I am feeling a bit embarrassed. In a recent post I wrote about the Shanghai Rankings (ARWU) being a bit boring (which is good) because university ranks usually do not change very much. But then I noticed that a couple of Australian universities did very well in the latest rankings. One of them, the Australian National University (ANU), has risen a spectacular (for ARWU) 31 places over last year. The Financial Review says that "[u]niversity scientific research has boosted the position of two Australian universities in a global ranking of higher education providers." 

The ranking is ARWU and the rise in the ranking is linked to the economic contribution of Australian universities, especially those in the Group of Eight.

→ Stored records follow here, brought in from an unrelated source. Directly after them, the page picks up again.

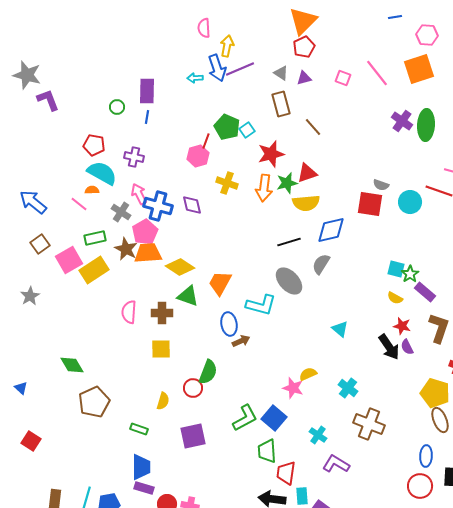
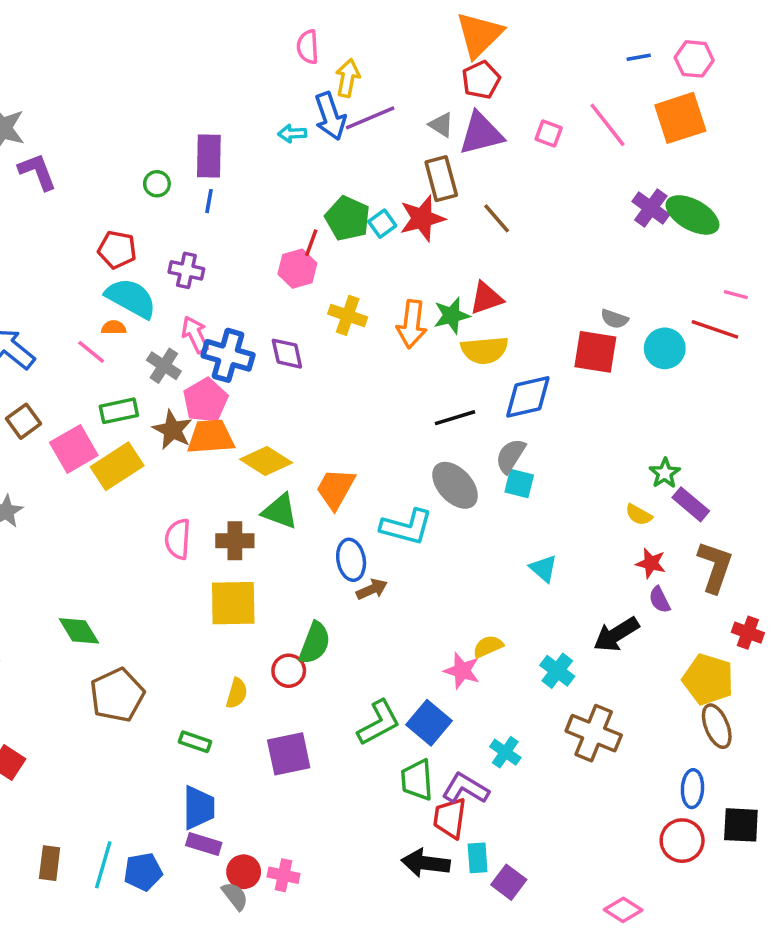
blue line: (395, 17) -> (639, 57), moved
purple triangle: (304, 78) -> (481, 133), size x1.8
green ellipse: (426, 125) -> (692, 215), turned -64
red star: (271, 154) -> (422, 218), moved
cyan square: (396, 269) -> (519, 484), moved
black arrow: (389, 347) -> (616, 634), moved, turned 92
yellow square: (161, 349) -> (233, 603), size x1.4
purple L-shape: (336, 464) -> (465, 789), moved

So how well did Australian universities do? The top performer, as in previous years, is the University of Melbourne, which went up a spot to 38th place. Two other universities went up a lot in a very un-Shanghainese way, ANU, already mentioned, from 69th to 38th place and the University of Sydney from  to 83rd to  68th

The University of Queensland was unchanged in 55th place while Monash fell from 78th to 91st  and the University of Western Australia from 91st to 93rd. 

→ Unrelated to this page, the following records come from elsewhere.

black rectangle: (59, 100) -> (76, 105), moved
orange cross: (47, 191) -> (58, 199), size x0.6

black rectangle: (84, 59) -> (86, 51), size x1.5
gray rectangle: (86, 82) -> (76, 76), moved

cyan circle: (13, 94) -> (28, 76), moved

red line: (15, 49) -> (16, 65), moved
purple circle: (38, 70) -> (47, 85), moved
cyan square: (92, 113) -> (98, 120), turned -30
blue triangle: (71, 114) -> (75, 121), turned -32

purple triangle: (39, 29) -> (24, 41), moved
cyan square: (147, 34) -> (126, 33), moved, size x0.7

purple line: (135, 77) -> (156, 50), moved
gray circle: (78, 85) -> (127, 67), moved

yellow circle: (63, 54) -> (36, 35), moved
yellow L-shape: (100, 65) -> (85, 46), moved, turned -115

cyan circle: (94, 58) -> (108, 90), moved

How did ANU and Sydney do it? The ANU scores for Nobel and Fields awards were unchanged. Publications were up a bit  and papers in Nature and Science down a bit.  

What made the difference was the score for highly cited researchers, derived from lists kept by Clarivate Analytics, which rose from 15.4 to 23.5, a difference of 8.1 or, after weighting, 1.62 points of the overall score. The difference in total scores between 2017 and 2018 was 1.9 so those highly cited researchers made up most of the difference.

In 2016 ANU had two researchers in the list, which was used for the 2017 rankings. One was also on the 2017 list, used in 2018. In 2017 there were six ANU  highly cited researchers, one from the previous year and one who had moved from MIT. The other four were long serving ANU researchers.

Let's be clear. ANU has not been handing out unusual contracts or poaching from other institutions. It has grown its own researchers and should be congratulated.

But using an indicator where a single researcher can lift a top 100 university seven or eight places is an invitation to perverse consequences. ARWU should consider whether it is time to explore other measures of research impact.

The improved scores for the University of Sydney resulted from an increase between 2016 and 2017 in the number of articles published in the Science Citation Index Expanded and the Social Science Citation Index.

1 comment:

Tony Sheil said...

It might be time for ARWU to consider a major re-think of the Hi-Ci indicator. The presence of a single Hi-Ci can result in a ranking of more than 100 places higher for a university ranked at 500th. A more accurate and stable measure of research impact would be total highly cited article count for a university over a five year period. Many of us use this indicator and find it more useful for benchmarking than number of Hi-C0 researchers.